したがって、魔王の権能は、少なくとも人間の組織ほど、委譲できないのではないか。先に述べた力の秩序と魔法の属人性の高さを考慮すると、委譲した者が弱ければ、結局言うことを聞かなそうだからだ。

というよりそもそも、組織に執着する必要が薄そうだ。魔物を召喚するシーンはよくあるので、人的(魔的)リソースを気にしなくて構わない。新魔王はすぐ新組織を作れると考える。したがって拠点同様に、組織すらも過渡的なもので構わない。

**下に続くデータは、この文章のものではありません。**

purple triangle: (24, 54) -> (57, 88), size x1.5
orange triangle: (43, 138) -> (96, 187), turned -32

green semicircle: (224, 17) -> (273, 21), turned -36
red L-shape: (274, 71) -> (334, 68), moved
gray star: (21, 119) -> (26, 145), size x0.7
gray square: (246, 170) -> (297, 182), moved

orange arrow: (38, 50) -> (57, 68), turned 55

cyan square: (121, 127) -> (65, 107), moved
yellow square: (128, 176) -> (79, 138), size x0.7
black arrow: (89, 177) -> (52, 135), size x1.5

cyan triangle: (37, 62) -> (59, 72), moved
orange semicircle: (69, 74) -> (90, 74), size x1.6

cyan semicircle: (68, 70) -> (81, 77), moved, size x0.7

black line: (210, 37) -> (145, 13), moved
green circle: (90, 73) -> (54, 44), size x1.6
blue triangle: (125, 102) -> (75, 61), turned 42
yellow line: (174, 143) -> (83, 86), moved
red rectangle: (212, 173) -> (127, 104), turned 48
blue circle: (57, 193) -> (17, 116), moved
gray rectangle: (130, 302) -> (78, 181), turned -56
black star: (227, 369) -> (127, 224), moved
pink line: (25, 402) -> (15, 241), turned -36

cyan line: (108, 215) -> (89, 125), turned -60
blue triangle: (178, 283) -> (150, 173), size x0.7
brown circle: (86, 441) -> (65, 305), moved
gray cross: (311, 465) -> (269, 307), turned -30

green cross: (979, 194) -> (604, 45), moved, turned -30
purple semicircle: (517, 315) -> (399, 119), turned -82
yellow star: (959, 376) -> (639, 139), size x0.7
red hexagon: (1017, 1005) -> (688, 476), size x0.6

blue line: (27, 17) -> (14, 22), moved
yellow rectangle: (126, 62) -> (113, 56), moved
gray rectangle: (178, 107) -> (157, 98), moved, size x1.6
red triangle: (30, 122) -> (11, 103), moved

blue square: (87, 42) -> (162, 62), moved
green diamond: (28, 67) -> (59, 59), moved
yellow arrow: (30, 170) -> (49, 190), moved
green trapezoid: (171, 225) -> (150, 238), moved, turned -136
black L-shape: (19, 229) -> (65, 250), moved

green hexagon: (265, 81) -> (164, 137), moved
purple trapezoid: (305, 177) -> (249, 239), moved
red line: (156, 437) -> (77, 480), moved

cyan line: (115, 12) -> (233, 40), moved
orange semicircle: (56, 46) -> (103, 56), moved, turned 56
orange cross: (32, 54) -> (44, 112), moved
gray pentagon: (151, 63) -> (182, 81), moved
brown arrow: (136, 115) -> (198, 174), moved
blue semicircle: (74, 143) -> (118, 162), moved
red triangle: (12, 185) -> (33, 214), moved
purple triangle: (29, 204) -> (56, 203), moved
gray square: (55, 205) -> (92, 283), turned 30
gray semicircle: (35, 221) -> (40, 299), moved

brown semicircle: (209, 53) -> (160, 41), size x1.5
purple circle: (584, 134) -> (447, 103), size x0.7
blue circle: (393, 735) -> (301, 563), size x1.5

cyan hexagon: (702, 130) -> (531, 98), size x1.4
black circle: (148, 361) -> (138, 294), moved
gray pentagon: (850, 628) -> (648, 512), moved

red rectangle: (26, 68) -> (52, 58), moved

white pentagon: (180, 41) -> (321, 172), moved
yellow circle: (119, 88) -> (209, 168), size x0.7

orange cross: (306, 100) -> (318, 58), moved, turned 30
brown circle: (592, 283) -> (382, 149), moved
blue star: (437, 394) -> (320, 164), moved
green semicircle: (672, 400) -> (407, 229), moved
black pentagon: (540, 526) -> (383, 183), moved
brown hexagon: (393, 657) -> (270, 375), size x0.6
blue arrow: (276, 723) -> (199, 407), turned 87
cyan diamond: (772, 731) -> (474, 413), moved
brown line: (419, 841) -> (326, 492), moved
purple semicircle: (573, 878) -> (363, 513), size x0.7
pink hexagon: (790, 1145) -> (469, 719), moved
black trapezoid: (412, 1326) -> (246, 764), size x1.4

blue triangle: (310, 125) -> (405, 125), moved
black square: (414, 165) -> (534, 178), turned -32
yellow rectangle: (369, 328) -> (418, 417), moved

従っている魔物は、そのような組織で構わないのか。これについては、おそらく困らないだろう。無生物系モンスターは元から思考しないだろうし、動物系モンスターは野生でも生きられそうだし、悪魔系モンスターは魔界に帰って百年過ごすといった身の振り方もできそうだ。

結論

ここまで見てきたように、一見して不自然なように思えた、魔王軍における拠点や組織の位置づけも、魔法というリソースの特殊性を考慮すると、実はそれなりの必然性を持つ。

皮肉なことにむしろ、拠点だの組織だのに固執しなければならない人間側が、ある面では不自由だとすら思えてくるのである。というよりそもそも、人間が魔法を夢想するのには、自由への憧れがあるかもしれない。